= What the task asks =
Only lines that contain the word "postclick" are to be returned from the data below.

(Document structure recognition data)
****************************************
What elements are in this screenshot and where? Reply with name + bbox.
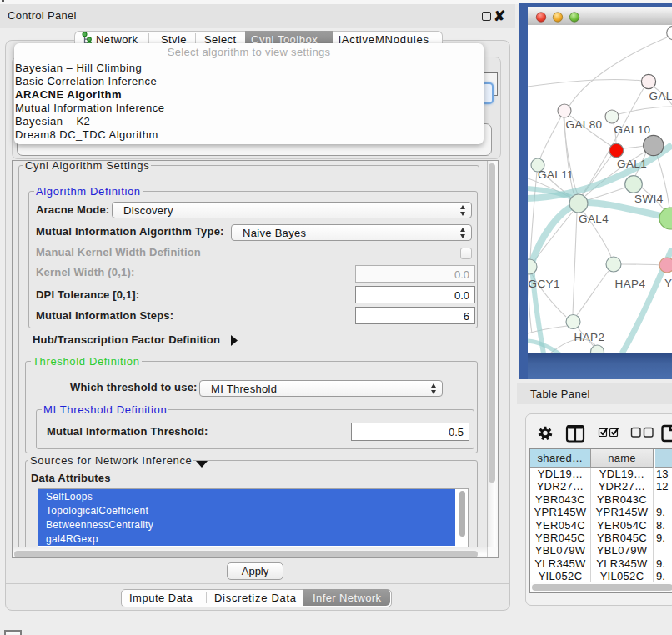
svg-text:GAL80: GAL80 [566,118,603,131]
svg-text:HAP4: HAP4 [615,278,646,290]
svg-text:GAL10: GAL10 [614,123,651,136]
svg-text:GAL11: GAL11 [538,168,574,181]
svg-text:GAL4: GAL4 [579,212,609,225]
svg-text:GAL7: GAL7 [649,90,672,102]
svg-text:HAP2: HAP2 [574,331,605,343]
svg-text:SWI4: SWI4 [634,192,664,205]
svg-text:GAL1: GAL1 [617,158,647,170]
svg-text:GCY1: GCY1 [529,278,560,290]
svg-text:YD: YD [664,277,672,289]
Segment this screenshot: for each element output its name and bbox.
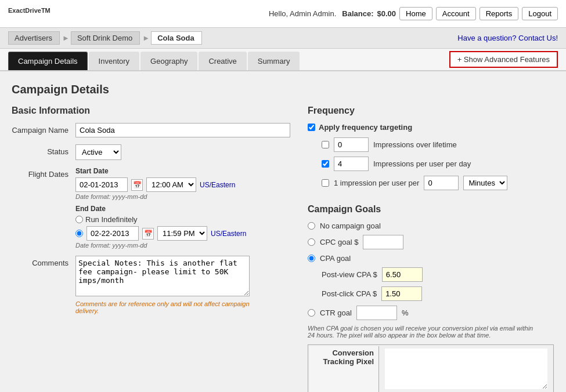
tabs-bar: Campaign Details Inventory Geography Cre… bbox=[0, 49, 566, 71]
apply-frequency-row: Apply frequency targeting bbox=[308, 123, 554, 132]
run-indefinitely-label: Run Indefinitely bbox=[85, 215, 138, 224]
breadcrumb: Advertisers ► Soft Drink Demo ► Cola Sod… bbox=[0, 28, 566, 49]
end-date-format-hint: Date format: yyyy-mm-dd bbox=[75, 242, 290, 249]
start-date-format-hint: Date format: yyyy-mm-dd bbox=[75, 193, 290, 200]
apply-frequency-label: Apply frequency targeting bbox=[319, 123, 412, 132]
breadcrumb-items: Advertisers ► Soft Drink Demo ► Cola Sod… bbox=[8, 31, 203, 45]
conv-tracking-textarea[interactable] bbox=[385, 349, 547, 389]
status-select[interactable]: Active Paused Inactive bbox=[75, 144, 121, 160]
cpa-hint-text: When CPA goal is chosen you will receive… bbox=[308, 325, 540, 339]
start-time-select[interactable]: 12:00 AM 12:30 AM bbox=[146, 177, 196, 192]
greeting-text: Hello, Admin Admin. bbox=[269, 9, 336, 18]
left-column: Basic Information Campaign Name Status A… bbox=[12, 106, 290, 392]
ctr-goal-row: CTR goal % bbox=[308, 306, 554, 320]
apply-frequency-checkbox[interactable] bbox=[308, 124, 315, 131]
cpa-goal-details: Post-view CPA $ Post-click CPA $ bbox=[322, 267, 554, 301]
campaign-name-row: Campaign Name bbox=[12, 123, 290, 137]
breadcrumb-sep-1: ► bbox=[62, 34, 70, 42]
cpa-goal-row: CPA goal bbox=[308, 254, 554, 263]
contact-link[interactable]: Have a question? Contact Us! bbox=[457, 34, 558, 42]
logo-text: ExactDrive bbox=[8, 7, 41, 14]
status-control: Active Paused Inactive bbox=[75, 144, 290, 160]
postclick-label: Post-click CPA $ bbox=[322, 289, 377, 298]
no-goal-row: No campaign goal bbox=[308, 222, 554, 230]
show-advanced-button[interactable]: + Show Advanced Features bbox=[449, 51, 558, 68]
start-date-calendar-icon[interactable]: 📅 bbox=[131, 179, 143, 191]
tab-campaign-details[interactable]: Campaign Details bbox=[8, 52, 88, 70]
freq-interval-checkbox[interactable] bbox=[322, 179, 329, 187]
freq-daily-label: Impressions per user per day bbox=[373, 159, 471, 168]
comments-hint: Comments are for reference only and will… bbox=[75, 300, 250, 314]
end-date-input[interactable] bbox=[86, 226, 139, 241]
ctr-goal-input[interactable] bbox=[356, 306, 397, 320]
breadcrumb-soft-drink[interactable]: Soft Drink Demo bbox=[71, 31, 140, 45]
flight-dates-row: Flight Dates Start Date 📅 12:00 AM 12:30… bbox=[12, 167, 290, 249]
start-date-row: 📅 12:00 AM 12:30 AM US/Eastern bbox=[75, 177, 290, 192]
postview-label: Post-view CPA $ bbox=[322, 270, 377, 279]
tab-creative[interactable]: Creative bbox=[199, 52, 246, 70]
tab-geography[interactable]: Geography bbox=[140, 52, 197, 70]
cpc-goal-input[interactable] bbox=[363, 235, 403, 249]
freq-lifetime-label: Impressions over lifetime bbox=[373, 140, 457, 149]
conv-tracking-pixel-cell bbox=[380, 346, 552, 392]
freq-lifetime-checkbox[interactable] bbox=[322, 141, 329, 148]
breadcrumb-advertisers[interactable]: Advertisers bbox=[8, 31, 60, 45]
end-date-radio[interactable] bbox=[75, 230, 83, 237]
end-tz-link[interactable]: US/Eastern bbox=[211, 230, 246, 238]
freq-interval-row: 1 impression per user per Minutes Hours … bbox=[322, 176, 554, 190]
tab-summary[interactable]: Summary bbox=[248, 52, 300, 70]
end-time-select[interactable]: 11:59 PM 11:30 PM bbox=[157, 226, 207, 241]
logo-tm: TM bbox=[41, 7, 51, 14]
run-indefinitely-radio[interactable] bbox=[75, 216, 83, 223]
home-button[interactable]: Home bbox=[399, 7, 432, 20]
campaign-goals-title: Campaign Goals bbox=[308, 204, 554, 215]
start-date-label: Start Date bbox=[75, 167, 290, 175]
comments-row: Comments Special Notes: This is another … bbox=[12, 256, 290, 314]
start-date-input[interactable] bbox=[75, 177, 128, 192]
conv-tracking-row: Conversion Tracking Pixel bbox=[309, 346, 552, 392]
logout-button[interactable]: Logout bbox=[522, 7, 558, 20]
flight-dates-control: Start Date 📅 12:00 AM 12:30 AM US/Easter… bbox=[75, 167, 290, 249]
tab-inventory[interactable]: Inventory bbox=[89, 52, 139, 70]
basic-info-title: Basic Information bbox=[12, 106, 290, 116]
cpc-goal-radio[interactable] bbox=[308, 238, 315, 246]
end-date-calendar-icon[interactable]: 📅 bbox=[142, 228, 154, 239]
header: ExactDriveTM Hello, Admin Admin. Balance… bbox=[0, 0, 566, 28]
no-goal-label: No campaign goal bbox=[320, 222, 381, 230]
freq-interval-prefix: 1 impression per user per bbox=[334, 179, 419, 187]
campaign-name-control bbox=[75, 123, 290, 137]
balance-value: $0.00 bbox=[377, 9, 396, 18]
freq-daily-row: Impressions per user per day bbox=[322, 157, 554, 171]
postview-input[interactable] bbox=[382, 267, 423, 282]
start-tz-link[interactable]: US/Eastern bbox=[200, 181, 235, 189]
header-right: Hello, Admin Admin. Balance: $0.00 Home … bbox=[269, 7, 558, 20]
breadcrumb-cola-soda[interactable]: Cola Soda bbox=[151, 31, 202, 45]
freq-lifetime-input[interactable] bbox=[334, 137, 369, 152]
freq-daily-input[interactable] bbox=[334, 157, 369, 171]
freq-interval-input[interactable] bbox=[424, 176, 459, 190]
end-date-label: End Date bbox=[75, 205, 290, 213]
ctr-goal-radio[interactable] bbox=[308, 309, 315, 317]
conv-tracking-label: Conversion Tracking Pixel bbox=[309, 346, 379, 392]
comments-textarea[interactable]: Special Notes: This is another flat fee … bbox=[75, 256, 250, 296]
freq-daily-checkbox[interactable] bbox=[322, 160, 329, 168]
postclick-input[interactable] bbox=[381, 286, 422, 301]
ctr-goal-unit: % bbox=[402, 308, 409, 317]
cpa-goal-radio[interactable] bbox=[308, 255, 315, 262]
frequency-title: Frequency bbox=[308, 106, 554, 116]
end-date-row: 📅 11:59 PM 11:30 PM US/Eastern bbox=[75, 226, 290, 241]
flight-dates-label: Flight Dates bbox=[12, 167, 75, 179]
cpa-goal-label: CPA goal bbox=[320, 254, 351, 263]
right-column: Frequency Apply frequency targeting Impr… bbox=[308, 106, 554, 392]
comments-label: Comments bbox=[12, 256, 75, 267]
freq-interval-unit-select[interactable]: Minutes Hours Days bbox=[463, 176, 507, 190]
cpc-goal-row: CPC goal $ bbox=[308, 235, 554, 249]
no-goal-radio[interactable] bbox=[308, 222, 315, 230]
page-title: Campaign Details bbox=[12, 83, 554, 96]
freq-lifetime-row: Impressions over lifetime bbox=[322, 137, 554, 152]
campaign-name-input[interactable] bbox=[75, 123, 290, 137]
reports-button[interactable]: Reports bbox=[480, 7, 519, 20]
account-button[interactable]: Account bbox=[436, 7, 476, 20]
comments-control: Special Notes: This is another flat fee … bbox=[75, 256, 290, 314]
tabs-list: Campaign Details Inventory Geography Cre… bbox=[8, 49, 300, 70]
****************************************
= Written reply =
postclick-label: Post-click CPA $ bbox=[322, 289, 377, 298]
postclick-input[interactable] bbox=[381, 286, 422, 301]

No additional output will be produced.